> **WHAT THE TASK ASKS**
Each line of the data that includes the string "Aluminum" is to be copied out.

> **RECORDS TO PROCESS**
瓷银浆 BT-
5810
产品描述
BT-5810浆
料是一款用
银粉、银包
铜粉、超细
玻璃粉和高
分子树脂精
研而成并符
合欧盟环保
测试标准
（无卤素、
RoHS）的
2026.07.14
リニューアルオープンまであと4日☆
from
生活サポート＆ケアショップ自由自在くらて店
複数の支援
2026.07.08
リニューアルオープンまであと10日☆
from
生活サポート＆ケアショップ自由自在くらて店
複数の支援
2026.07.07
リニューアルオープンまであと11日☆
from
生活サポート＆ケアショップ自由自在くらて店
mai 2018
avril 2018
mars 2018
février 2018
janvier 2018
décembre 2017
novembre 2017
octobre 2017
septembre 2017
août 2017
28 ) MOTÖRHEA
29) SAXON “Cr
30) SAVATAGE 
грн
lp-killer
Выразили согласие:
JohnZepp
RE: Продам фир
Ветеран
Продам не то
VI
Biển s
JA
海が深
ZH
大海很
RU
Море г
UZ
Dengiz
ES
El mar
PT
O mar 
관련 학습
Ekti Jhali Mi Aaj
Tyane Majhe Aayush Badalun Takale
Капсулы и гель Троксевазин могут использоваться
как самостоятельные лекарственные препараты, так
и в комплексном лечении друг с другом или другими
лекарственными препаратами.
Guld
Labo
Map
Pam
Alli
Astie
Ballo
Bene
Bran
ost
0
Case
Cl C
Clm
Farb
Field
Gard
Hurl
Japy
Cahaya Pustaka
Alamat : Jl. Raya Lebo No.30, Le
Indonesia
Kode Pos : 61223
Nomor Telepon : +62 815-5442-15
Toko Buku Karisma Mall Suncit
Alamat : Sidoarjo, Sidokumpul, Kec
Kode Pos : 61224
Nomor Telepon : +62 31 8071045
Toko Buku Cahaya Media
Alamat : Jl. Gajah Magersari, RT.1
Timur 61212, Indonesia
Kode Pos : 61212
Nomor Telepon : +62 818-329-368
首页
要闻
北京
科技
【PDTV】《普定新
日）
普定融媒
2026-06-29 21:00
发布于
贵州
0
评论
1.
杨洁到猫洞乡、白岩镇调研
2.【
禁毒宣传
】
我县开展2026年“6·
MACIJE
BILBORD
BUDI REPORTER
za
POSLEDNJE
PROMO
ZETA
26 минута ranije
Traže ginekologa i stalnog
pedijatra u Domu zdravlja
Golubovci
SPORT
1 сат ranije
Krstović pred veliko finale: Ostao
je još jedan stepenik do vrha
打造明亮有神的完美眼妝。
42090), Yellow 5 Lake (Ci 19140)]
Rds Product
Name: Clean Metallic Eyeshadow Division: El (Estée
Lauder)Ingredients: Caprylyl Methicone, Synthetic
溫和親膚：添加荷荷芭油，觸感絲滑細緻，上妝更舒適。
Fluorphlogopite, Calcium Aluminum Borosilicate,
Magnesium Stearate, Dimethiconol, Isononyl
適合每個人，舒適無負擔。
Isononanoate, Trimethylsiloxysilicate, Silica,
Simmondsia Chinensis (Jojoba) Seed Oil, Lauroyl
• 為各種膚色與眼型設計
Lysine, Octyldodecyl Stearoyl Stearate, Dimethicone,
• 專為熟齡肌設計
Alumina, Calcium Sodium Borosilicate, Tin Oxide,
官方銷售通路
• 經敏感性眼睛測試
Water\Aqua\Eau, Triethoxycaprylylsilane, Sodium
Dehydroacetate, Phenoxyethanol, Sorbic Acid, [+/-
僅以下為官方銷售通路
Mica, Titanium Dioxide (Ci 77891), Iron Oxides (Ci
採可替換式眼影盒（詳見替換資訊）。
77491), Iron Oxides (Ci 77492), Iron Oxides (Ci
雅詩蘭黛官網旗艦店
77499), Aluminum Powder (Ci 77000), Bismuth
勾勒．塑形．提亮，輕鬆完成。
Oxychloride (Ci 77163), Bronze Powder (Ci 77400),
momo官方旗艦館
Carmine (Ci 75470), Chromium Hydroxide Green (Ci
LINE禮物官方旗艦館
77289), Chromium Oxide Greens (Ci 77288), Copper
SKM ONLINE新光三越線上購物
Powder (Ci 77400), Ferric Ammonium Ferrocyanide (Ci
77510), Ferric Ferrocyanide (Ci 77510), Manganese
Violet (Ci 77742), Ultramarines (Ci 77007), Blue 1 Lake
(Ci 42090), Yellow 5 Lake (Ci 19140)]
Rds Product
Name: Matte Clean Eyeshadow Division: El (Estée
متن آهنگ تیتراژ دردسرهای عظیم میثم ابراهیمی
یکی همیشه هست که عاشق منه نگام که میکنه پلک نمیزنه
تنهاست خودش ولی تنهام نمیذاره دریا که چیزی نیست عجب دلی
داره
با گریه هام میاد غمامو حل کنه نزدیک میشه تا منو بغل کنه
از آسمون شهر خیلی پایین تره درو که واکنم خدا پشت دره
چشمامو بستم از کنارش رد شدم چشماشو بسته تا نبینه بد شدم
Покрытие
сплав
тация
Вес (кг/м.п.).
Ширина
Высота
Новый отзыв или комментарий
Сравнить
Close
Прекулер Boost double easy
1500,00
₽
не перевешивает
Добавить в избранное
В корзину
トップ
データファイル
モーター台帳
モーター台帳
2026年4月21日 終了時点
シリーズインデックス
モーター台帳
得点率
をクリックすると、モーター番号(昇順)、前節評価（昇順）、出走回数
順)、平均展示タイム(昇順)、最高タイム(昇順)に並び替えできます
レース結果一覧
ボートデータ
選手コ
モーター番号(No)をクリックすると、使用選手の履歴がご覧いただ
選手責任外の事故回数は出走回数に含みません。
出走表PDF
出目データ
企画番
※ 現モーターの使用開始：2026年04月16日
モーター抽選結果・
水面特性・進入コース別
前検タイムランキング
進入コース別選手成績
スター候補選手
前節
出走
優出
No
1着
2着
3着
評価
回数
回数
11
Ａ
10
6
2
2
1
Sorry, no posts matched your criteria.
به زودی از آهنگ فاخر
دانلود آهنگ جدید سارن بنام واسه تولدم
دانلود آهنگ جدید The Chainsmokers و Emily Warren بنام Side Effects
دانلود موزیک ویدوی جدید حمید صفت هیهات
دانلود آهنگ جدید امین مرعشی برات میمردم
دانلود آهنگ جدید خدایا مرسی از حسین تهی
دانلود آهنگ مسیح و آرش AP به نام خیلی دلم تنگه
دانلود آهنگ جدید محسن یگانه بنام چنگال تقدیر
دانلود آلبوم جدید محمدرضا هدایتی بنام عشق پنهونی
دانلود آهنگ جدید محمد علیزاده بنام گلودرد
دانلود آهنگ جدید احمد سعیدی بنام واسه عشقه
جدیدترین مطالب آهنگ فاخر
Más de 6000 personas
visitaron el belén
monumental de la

> **ANSWER SECTION**
Fluorphlogopite, Calcium Aluminum Borosilicate,
77499), Aluminum Powder (Ci 77000), Bismuth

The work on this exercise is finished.